Excerpted data:
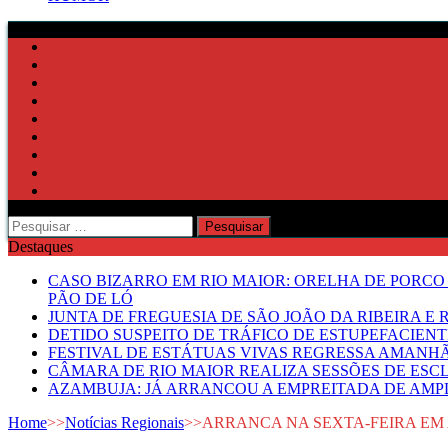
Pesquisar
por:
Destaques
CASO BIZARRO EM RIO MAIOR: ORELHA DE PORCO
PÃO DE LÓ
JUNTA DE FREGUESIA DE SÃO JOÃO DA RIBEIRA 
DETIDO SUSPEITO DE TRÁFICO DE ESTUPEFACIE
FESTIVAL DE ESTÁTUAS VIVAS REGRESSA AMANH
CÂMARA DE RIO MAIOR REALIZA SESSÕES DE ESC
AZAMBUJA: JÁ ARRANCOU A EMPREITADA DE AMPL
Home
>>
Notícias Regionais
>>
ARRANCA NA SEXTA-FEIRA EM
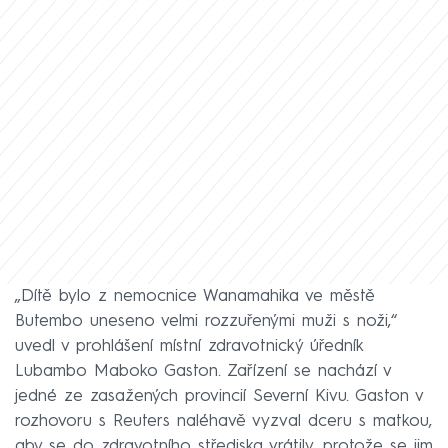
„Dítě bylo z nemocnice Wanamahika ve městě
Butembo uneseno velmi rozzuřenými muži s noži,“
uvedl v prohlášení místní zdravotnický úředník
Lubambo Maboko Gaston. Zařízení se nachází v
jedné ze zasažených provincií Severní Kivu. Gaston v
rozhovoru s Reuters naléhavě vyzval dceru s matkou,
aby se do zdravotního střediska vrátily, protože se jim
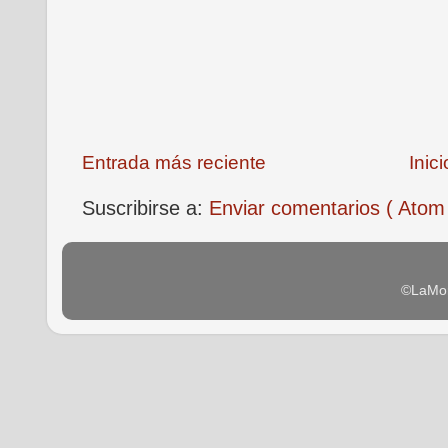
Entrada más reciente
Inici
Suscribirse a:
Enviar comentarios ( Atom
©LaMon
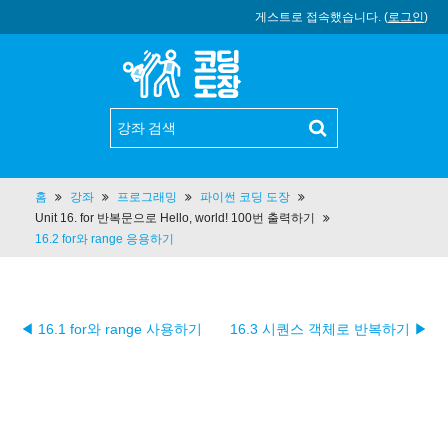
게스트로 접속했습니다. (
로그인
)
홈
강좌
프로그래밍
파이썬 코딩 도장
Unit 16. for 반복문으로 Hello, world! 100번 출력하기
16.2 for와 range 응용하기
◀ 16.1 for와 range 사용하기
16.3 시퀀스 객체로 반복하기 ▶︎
* * *
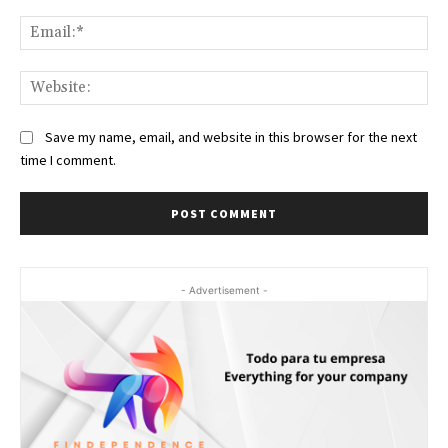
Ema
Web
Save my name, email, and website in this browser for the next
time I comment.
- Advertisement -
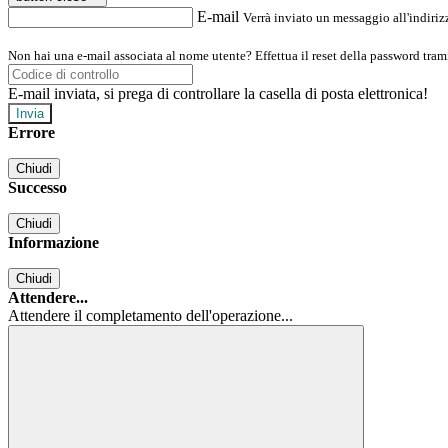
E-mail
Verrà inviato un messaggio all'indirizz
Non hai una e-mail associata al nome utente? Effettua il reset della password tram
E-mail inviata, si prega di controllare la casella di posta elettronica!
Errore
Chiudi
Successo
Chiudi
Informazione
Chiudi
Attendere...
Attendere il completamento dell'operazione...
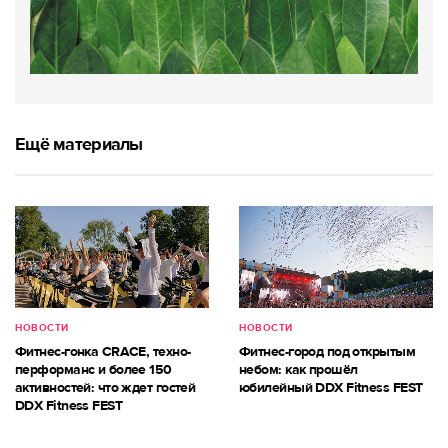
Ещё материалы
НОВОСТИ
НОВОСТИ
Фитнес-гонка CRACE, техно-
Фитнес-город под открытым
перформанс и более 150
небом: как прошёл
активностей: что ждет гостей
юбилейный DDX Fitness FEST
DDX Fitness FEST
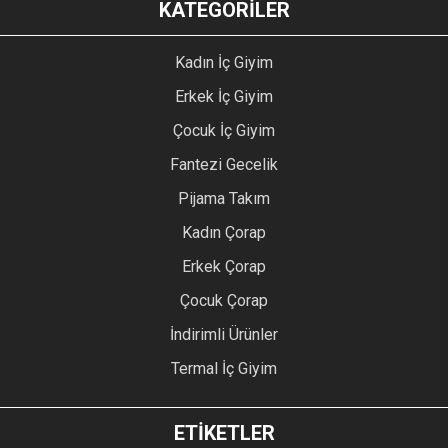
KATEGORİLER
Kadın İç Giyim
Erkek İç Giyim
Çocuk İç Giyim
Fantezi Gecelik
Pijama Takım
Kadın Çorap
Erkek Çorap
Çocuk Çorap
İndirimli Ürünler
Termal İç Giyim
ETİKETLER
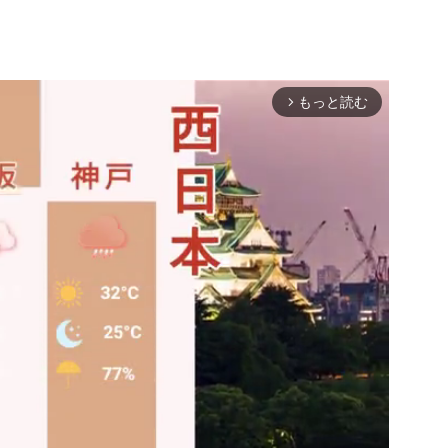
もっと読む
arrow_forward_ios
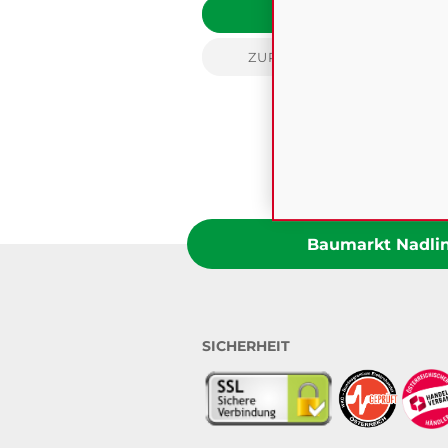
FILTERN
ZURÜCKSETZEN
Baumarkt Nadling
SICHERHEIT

Exercise description: Copy exactly the material above from the line with "Butembo uneseno velmi" to the line with "16.2 for와 range 응용하기", ends included, and nothing else. Leave out any picture.

Response area:
Butembo uneseno velmi rozzuřenými muži s noži,“
uvedl v prohlášení místní zdravotnický úředník
Lubambo Maboko Gaston. Zařízení se nachází v
jedné ze zasažených provincií Severní Kivu. Gaston v
rozhovoru s Reuters naléhavě vyzval dceru s matkou,
aby se do zdravotního střediska vrátily, protože se jim
Entrada más reciente
Inici
Suscribirse a:
Enviar comentarios ( Atom
©LaMon
게스트로 접속했습니다. (
로그인
)
홈
강좌
프로그래밍
파이썬 코딩 도장
Unit 16. for 반복문으로 Hello, world! 100번 출력하기
16.2 for와 range 응용하기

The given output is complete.